Apollo Go is a self-driving car model that has been active in China this past year, and its developers have unveiled the next vehicle to join its self-driving taxi service by the name of Apollo RT6. Supposedly, this new model has the road skills of a driver with 20 years’ experience. 

According to BBC.com, the Apollo Go robotaxi service launched by China’s internet technology giant Baidu Inc. has expanded to several districts, providing autonomous robotaxi services to commuters there for the first time. Apollo Go uses a similar model as ride-hailing companies Uber and Lyft. Riders use an app to summon a driverless car and wait at a local station for the robotaxi vehicle to pick them up.

Currently, users are able to call a robotaxi via the Apollo Go app at one of approximately 50 stations, with daily operating hours from 9am to 5pm. These autonomous taxis are designed to operate completely autonomous, with no safety drivers on board and are backed by a 5G-powered “Remote Driving Service”. This service allows a human operator to take over control of the vehicle remotely in the event the software encounters any unexpected obstacles during the trip, such as a stalled vehicle or lane closure due to construction.

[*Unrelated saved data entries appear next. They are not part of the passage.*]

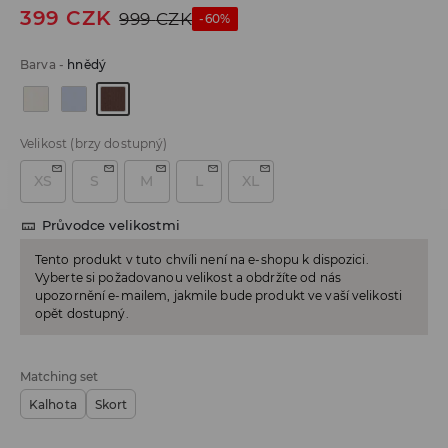
399
CZK
999
CZK
-60%
Barva
-
hnědý
Velikost
(brzy dostupný)
XS
S
M
L
XL
Průvodce velikostmi
Tento produkt v tuto chvíli není na e-shopu k dispozici.
Vyberte si požadovanou velikost a obdržíte od nás
upozornění e-mailem, jakmile bude produkt ve vaší velikosti
opět dostupný.
Matching set
Kalhota
Skort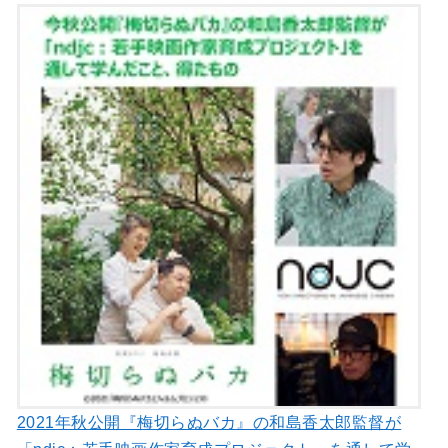
2021年秋公開『梅切らぬバカ』の和島香太郎監督が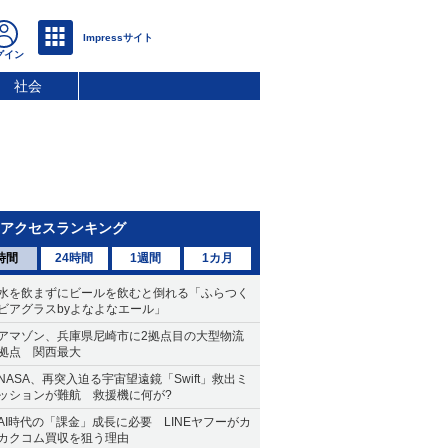
社会
アクセスランキング
時間
24時間
1週間
1カ月
水を飲まずにビールを飲むと倒れる「ふらつく
ビアグラスbyよなよなエール」
アマゾン、兵庫県尼崎市に2拠点目の大型物流
拠点 関西最大
NASA、再突入迫る宇宙望遠鏡「Swift」救出ミ
ッションが難航 救援機に何が?
AI時代の「課金」成長に必要 LINEヤフーがカ
カクコム買収を狙う理由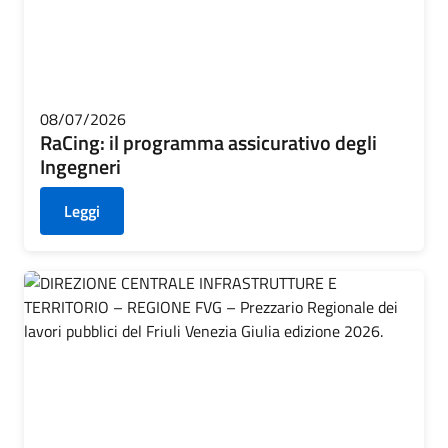
08/07/2026
RaCing: il programma assicurativo degli
Ingegneri
Leggi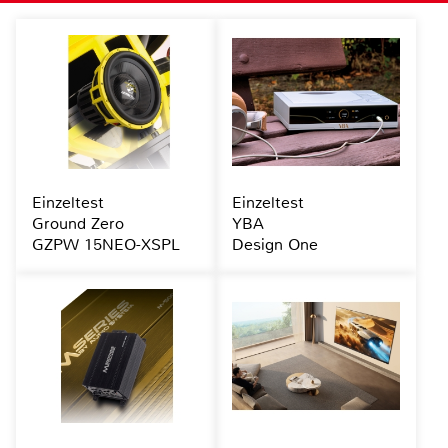
Einzeltest
Einzeltest
Ground Zero
YBA
GZPW 15NEO-XSPL
Design One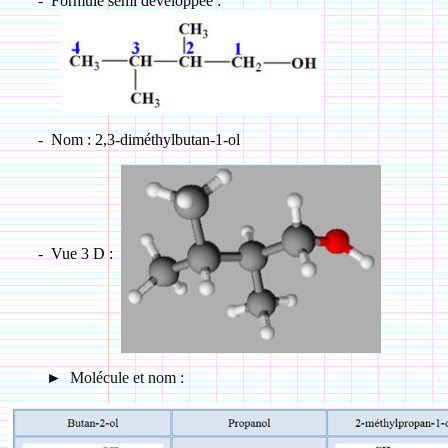
-
Formule semi développée :
-
Nom : 2,3-diméthylbutan-1-ol
-
Vue 3 D :
►
Molécule et nom :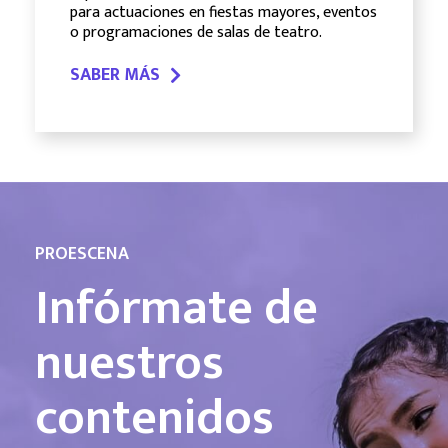
para actuaciones en fiestas mayores, eventos
o programaciones de salas de teatro.
SABER MÁS
PROESCENA
Infórmate de
nuestros
contenidos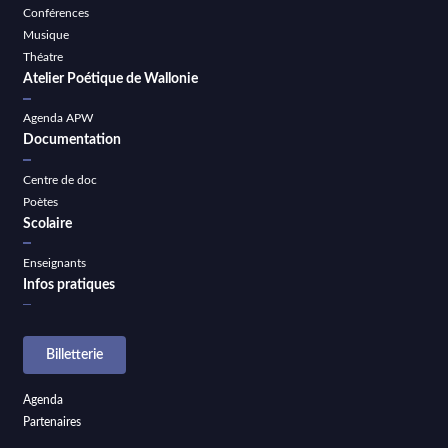
Conférences
Musique
Théatre
Atelier Poétique de Wallonie
Agenda APW
Documentation
Centre de doc
Poètes
Scolaire
Enseignants
Infos pratiques
Billetterie
Agenda
Partenaires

Furthermore, each vehicle includes a suite of external sensors for safe navigation on public streets.

The company believes that robotaxi vehicles in the future will be more like “intelligent robots” rather than passenger vehicles and that these vehicles will one day “move, communicate and learn” using artificial intelligence. That is a highly educated guess, that might come to fruition earlier than we think.